Alas, the day no longer belongs to presidents past or present. We have forfeited the dignity of the office. Today the day belongs to retail stores advertising Presidents Day sales. Hail to the Chief Marketing Officer.

Rosh Hashanah, Yom Kippur, Sukkos, Shemini Atzeres and Simchas Torah aren’t just a bunch of holidays lumped together at the beginning of the year for a conveniently long vacation.

The High Holidays and Sukkos are a journey to Joy. It is a process; perhaps an adventure. It’s a hero’s journey that starts a month earlier, in Elul. Then it builds to a climax with the ecstatic celebration of Simchas Torah. Woven throughout the entire fabric is a single thread: return to G-d through contrition, forgiveness and reunion.

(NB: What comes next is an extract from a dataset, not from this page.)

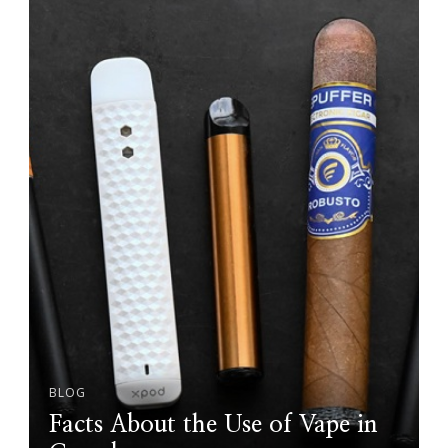
BLOG
Facts About the Use of Vape in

The verse (Vayikra 23:40) says, “You shall take for yourselves on the first day the fruit of a beautiful tree, branches of date palms, branches of a braided tree, and willows of the brook; and you shall rejoice before the L-rd, your G-d, for seven days.”

What does it mean by “the first day”? Sukkos starts on the 15th day!

The Sages explain that the days between Yom Kippur and Sukkos are a blur of mitzvos. Who has time to sin? It’s not until the first day of Sukkos that we have a chance to start sinning again. So, it’s the “first day for the accounting of sins.”

Before you smack your head and say, “Oh no, here we go again,” listen to Rabbi Levi Yitzchak of Berditchev, zy”a. He zeroes in on the accounting concept: From Rosh Hashanah through Yom Kippur, we do teshuvah out of fear. That level of teshuvah only downgrades the sins from willful to unwitting. A spiritual plea bargain. But the account remains in the minus.

Then, when we rejoice on Sukkos, we upgrade our relationship through teshuvah out of love of G-d, and the transgressions are mystically transformed into mitzvos. So, Reb Levi Yitzchak says, Sukkos is the first day we can start paying off the account of all the things we prayed for on Rosh Hashanah — with the windfall Divine deposit into our accounts of sins now converted into mitzvos.

Then comes the final day of Sukkos — Hoshana Rabbah. The Zohar (Vol. 3, 31b) says, “On the seventh day of the Festival [Sukkos] is the final judgment of the world. The notes are distributed from the House of the King.”

It’s the final fall of the gavel for the New Year. But by then we’re already filled with joy and we know the Judge is smiling with us.

So we confidently wish each other a gutten kvittel. And then we dance.

What’s a kvittel? A kvit is Yiddish for a receipt or note. Like the ones you slipped into the Kosel.

So let me be the first to wish you a gutten kvittel — A good deposit slip. Or a good acquittal.